* YOUR ASSIGNMENT
Include only the line with "Privacy Policy" and the lines after it, each reproduced exactly as it stands in the entries below.

[PROVIDED DATA Boundary: Start]

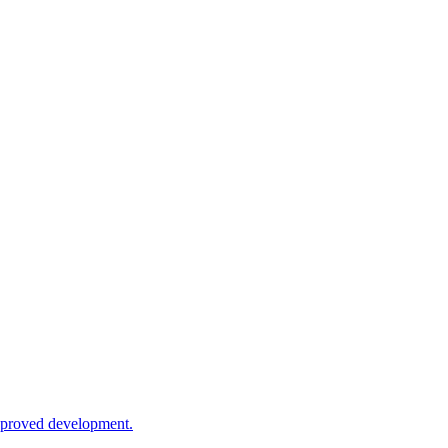
approved development.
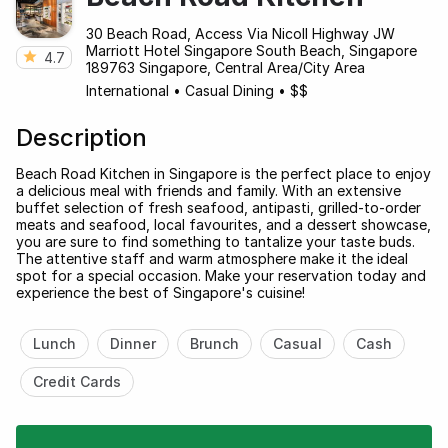
30 Beach Road, Access Via Nicoll Highway JW
Marriott Hotel Singapore South Beach, Singapore
4.7
189763 Singapore, Central Area/City Area
International
•
Casual Dining
•
$$
Description
Beach Road Kitchen in Singapore is the perfect place to enjoy
a delicious meal with friends and family. With an extensive
buffet selection of fresh seafood, antipasti, grilled-to-order
meats and seafood, local favourites, and a dessert showcase,
you are sure to find something to tantalize your taste buds.
The attentive staff and warm atmosphere make it the ideal
spot for a special occasion. Make your reservation today and
experience the best of Singapore's cuisine!
Lunch
Dinner
Brunch
Casual
Cash
Credit Cards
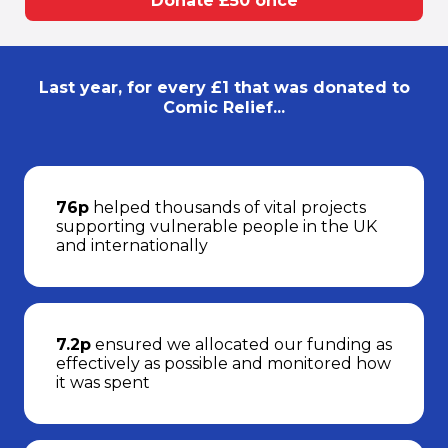
Donate £50 once
Last year, for every £1 that was donated to
Comic Relief...
76p
helped thousands of vital projects
supporting vulnerable people in the UK
and internationally
7.2p
ensured we allocated our funding as
effectively as possible and monitored how
it was spent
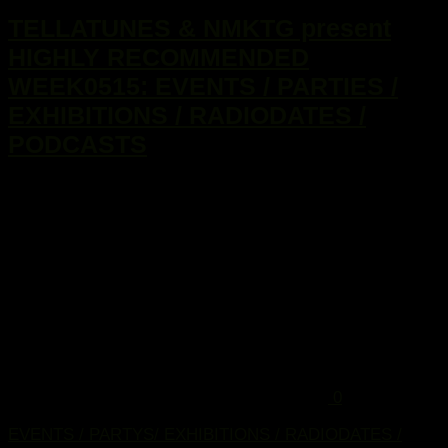
TELLATUNES & NMKTG present
HIGHLY RECOMMENDED
WEEK0515: EVENTS / PARTIES /
EXHIBITIONS / RADIODATES /
PODCASTS
...
0
EVENTS / PARTYS/ EXHIBITIONS / RADIODATES /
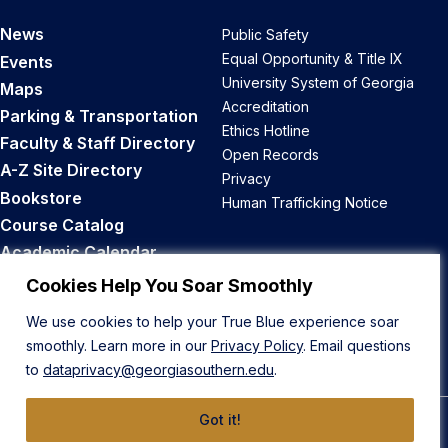
News
Public Safety
Equal Opportunity & Title IX
Events
University System of Georgia
Maps
Accreditation
Parking & Transportation
Ethics Hotline
Faculty & Staff Directory
Open Records
A-Z Site Directory
Privacy
Bookstore
Human Trafficking Notice
Course Catalog
Academic Calendar
Career Opportunities
Cookies Help You Soar Smoothly
We use cookies to help your True Blue experience soar
Back to Top
smoothly. Learn more in our
Privacy Policy
. Email questions
to
dataprivacy@georgiasouthern.edu
.
Got it!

[PROVIDED DATA Boundary: End]

* RESPONSE
Privacy Policy
. Email questions
to
dataprivacy@georgiasouthern.edu
.
Got it!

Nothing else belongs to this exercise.